ORA recommended that AVR establish a reduced rate program for low-income customers on the basis that Section 739.8 of the Public Utilities Code requires the Commission to consider rate relief programs for low-income ratepayers. ORA's proposed program would provide a 50% service charge discount for residential customers who meet federal poverty guidelines. This means that one or two-person households with a household income level of $22,000 or less would qualify for the discount. Larger household sizes with threshold incomes at unspecified higher income levels would also qualify. ORA also recommended that AVR establish a memorandum account to track revenues and expenses associated with this program so that AVR may recover program costs and lost revenues from its other customers in the future.

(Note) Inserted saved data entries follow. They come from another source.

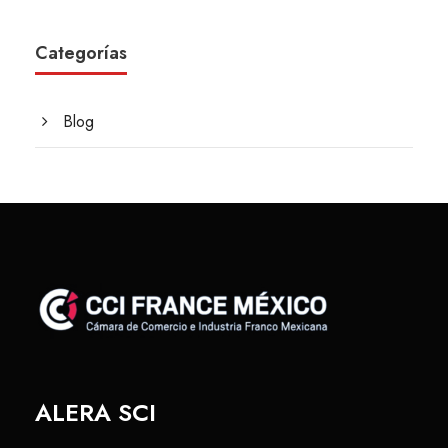
Categorías
Blog
ALERA SCI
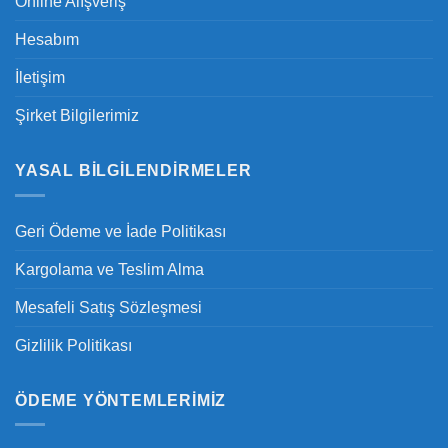
Online Alışveriş
Hesabım
İletişim
Şirket Bilgilerimiz
YASAL BILGILENDIRMELER
Geri Ödeme ve İade Politikası
Kargolama ve Teslim Alma
Mesafeli Satış Sözleşmesi
Gizlilik Politikası
ÖDEME YÖNTEMLERIMIZ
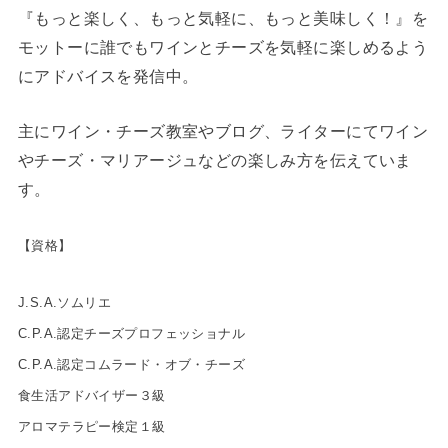
『もっと楽しく、もっと気軽に、もっと美味しく！』を
モットーに誰でもワインとチーズを気軽に楽しめるよう
にアドバイスを発信中。
主にワイン・チーズ教室やブログ、ライターにてワイン
やチーズ・マリアージュなどの楽しみ方を伝えていま
す。
【資格】
J.S.A.ソムリエ
C.P.A.認定チーズプロフェッショナル
C.P.A.認定コムラード・オブ・チーズ
食生活アドバイザー３級
アロマテラピー検定１級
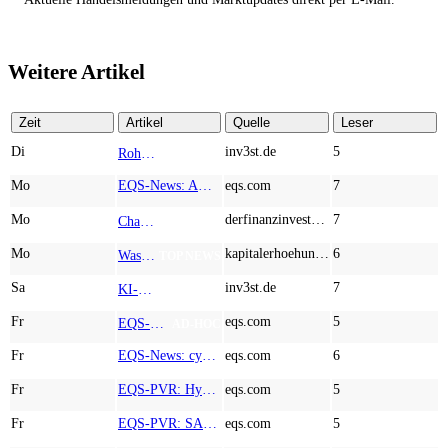
Weitere Artikel
Zeit
Artikel
Quelle
Leser
Di
inv3st.de
5
Rohstoffaktien mit Potenzial: Endeavour Silver, Almonty Industries und Agnico Eagle im Fokus!
TOP NEWS
Mo
EQS-News: AUSTRIACARD HOLDINGS AG: Erfüllung der aufschiebenden Bedingung betreffend die kartellrechtlichen Freigaben im Zusammenhang mit dem freiwilligen Übernahmeangebot von DNP
eqs.com
7
Mo
derfinanzinvestor.de
7
Chancen & Risiken bei den Q2-Kennzahlen – Adobe, Almonty Industries, Apple, Microsoft
TOP NEWS
Mo
kapitalerhoehungen.de
6
Wasserstoff-Realität 2026: Nel ASA und A.H.T. Syngas liefern während sich BP zurückzieht
TOP NEWS
Sa
inv3st.de
7
KI-Revolution im Mittelstand: Salesforce und Oracle bedienen Konzerne, Miivo AI entlastet den Mittelstand
TOP NEWS
Fr
eqs.com
5
EQS-Adhoc: Branicks Group AG: Lock-Up Vereinbarungen über die Restrukturierung der Anleihe und der Schuldscheindarlehen vollumfänglich wirksam geworden
AD-HOC
Fr
EQS-News: cyan AG baut Präsenz in Europa mit der Einführung von Cybersicherheitslösungen bei Orange Romania weiter aus
eqs.com
6
Fr
EQS-PVR: Hypoport SE: Veröffentlichung gemäß § 40 Abs. 1 WpHG mit dem Ziel der europaweiten Verbreitung
eqs.com
5
Fr
EQS-PVR: SAP SE: Korrektur einer Veröffentlichung vom 21.07.2026 gemäß § 40 Abs. 1 WpHG mit dem Ziel der europaweiten Verbreitung
eqs.com
5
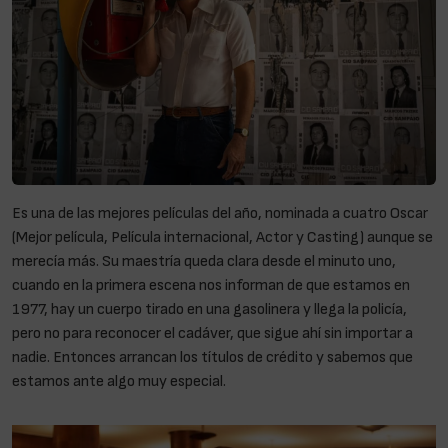
Es una de las mejores películas del año, nominada a cuatro Oscar
(Mejor película, Película internacional, Actor y Casting) aunque se
merecía más. Su maestría queda clara desde el minuto uno,
cuando en la primera escena nos informan de que estamos en
1977, hay un cuerpo tirado en una gasolinera y llega la policía,
pero no para reconocer el cadáver, que sigue ahí sin importar a
nadie. Entonces arrancan los títulos de crédito y sabemos que
estamos ante algo muy especial.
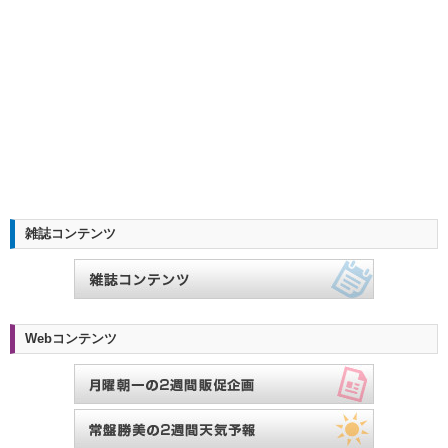
雑誌コンテンツ
Webコンテンツ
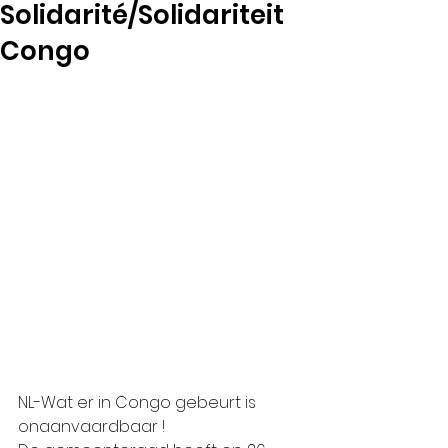
Solidarité/Solidariteit
Congo
NL-Wat er in Congo gebeurt is 
onaanvaardbaar !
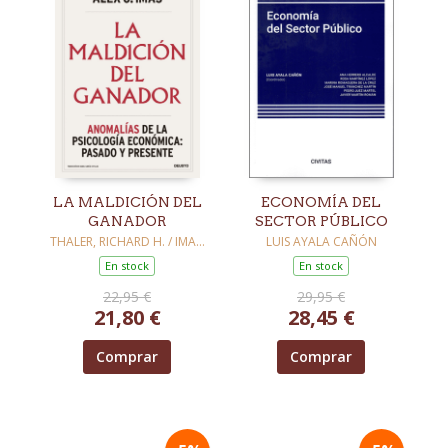
LA MALDICIÓN DEL
ECONOMÍA DEL
GANADOR
SECTOR PÚBLICO
THALER, RICHARD H. / IMAS,
LUIS AYALA CAÑÓN
ALEX O.
En stock
En stock
22,95 €
29,95 €
21,80 €
28,45 €
Comprar
Comprar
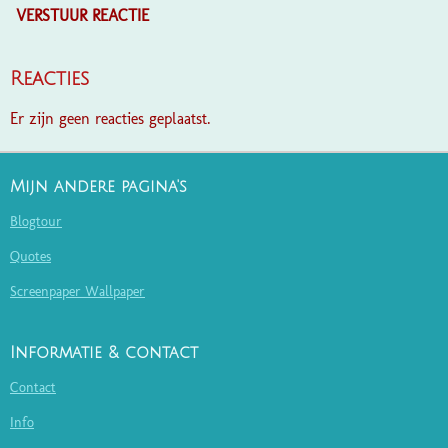
VERSTUUR REACTIE
Reacties
Er zijn geen reacties geplaatst.
Mijn andere pagina's
Blogtour
Quotes
Screenpaper Wallpaper
Informatie & contact
Contact
Info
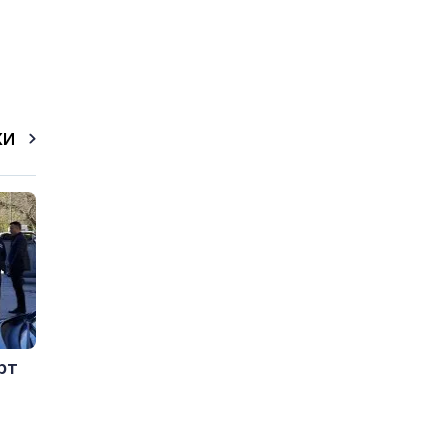
КИ
рт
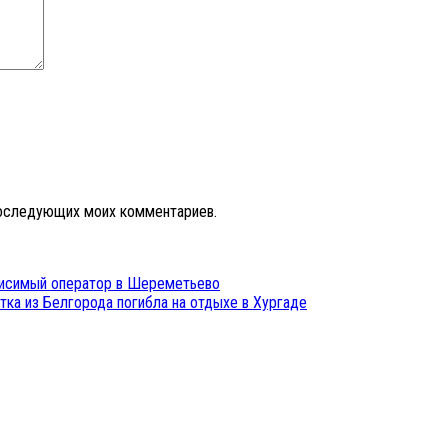
 последующих моих комментариев.
висимый оператор в Шереметьево
стка из Белгорода погибла на отдыхе в Хургаде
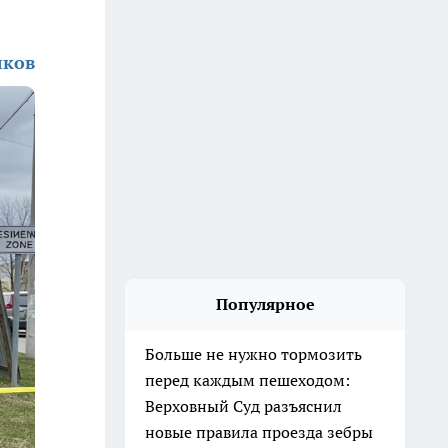
лков
Популярное
Больше не нужно тормозить
перед каждым пешеходом:
Верховный Суд разъяснил
новые правила проезда зебры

ORA's proposal is premature because it did not conduct any study to determine the feasibility of its proposal, let alone know what percentage of AVR customers would qualify for the proposed program. However, it conceded that if a disproportionate percentage of customers qualify for this program, the program would be impractical and should not be implemented.47
Based on the evidence in this proceeding it is impossible to evaluate whether ORA's reduced rate program for low-income customers is practical or would create an undue economic burden on AVR's remaining customers. At the very least, customer demographic information is needed to assess the viability of such a program. Absent such information we must reject ORA's proposal. However, we are interested in programs that provide reduced rates for low-income customers. Therefore, AVR should gather demographic information about its customers and study the feasibility of offering reduced rate programs for its low-income customers and include those results in its next GRC filing.